In July 1989, Blackfire left Sodom due to personal differences and joined Essen's Kreator, another pioneer band of the German thrash scene. Three commercially successful studio albums under Blackfire's participation followed, Coma of Souls (1990), Renewal (1992), and the 1995 release Cause for Conflict, which again reached the German charts. In 1994, Blackfire worked with the Brazilian women's band Volkana on their album Mindtrips.

In 1997, Blackfire decided to leave Kreator and pursue various experimental musical styles. He worked with jazz influences, played percussion, and founded a classic rock cover band. On the 1998 debut album Sceptre of Black Knowledge of the German black metal band Black Messiah, Blackfire appeared as a guest musician.

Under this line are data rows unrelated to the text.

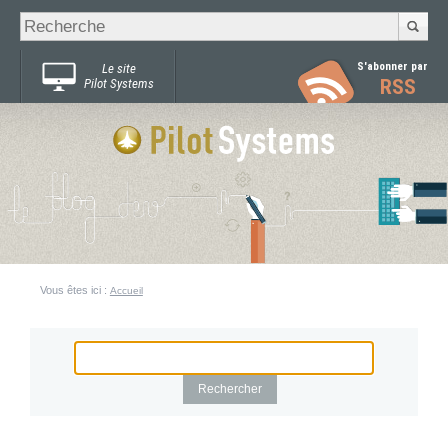
Recherche
Chercher par
avancée…
S'abonner par
Le site
RSS
Pilot Systems
Vous êtes ici :
Accueil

At the end of 2000, Blackfire moved to São Paulo, Brazil, where he earned his living as a guitar teacher and, in the fall of 2001, re-founded his own band, Mystic, in which he also plays as a singer and musically ties on to his thrash roots from the 1980s. After two demos, Blackfire returned to the Ruhrgebiet area in mid-2006 and continued his band under the new name Blackfire. At the Wacken Open Air 2009, he appeared as a guest guitarist with the thrash metal band Whiplash. In 2016, Blackfire replaced Michael Hoffmann as a guitarist with Assassin. In January 2018, Tom Angelripper announced the return of Frank Blackfire to Sodom.

== Personal life ==
Blackfire is married and has a daughter.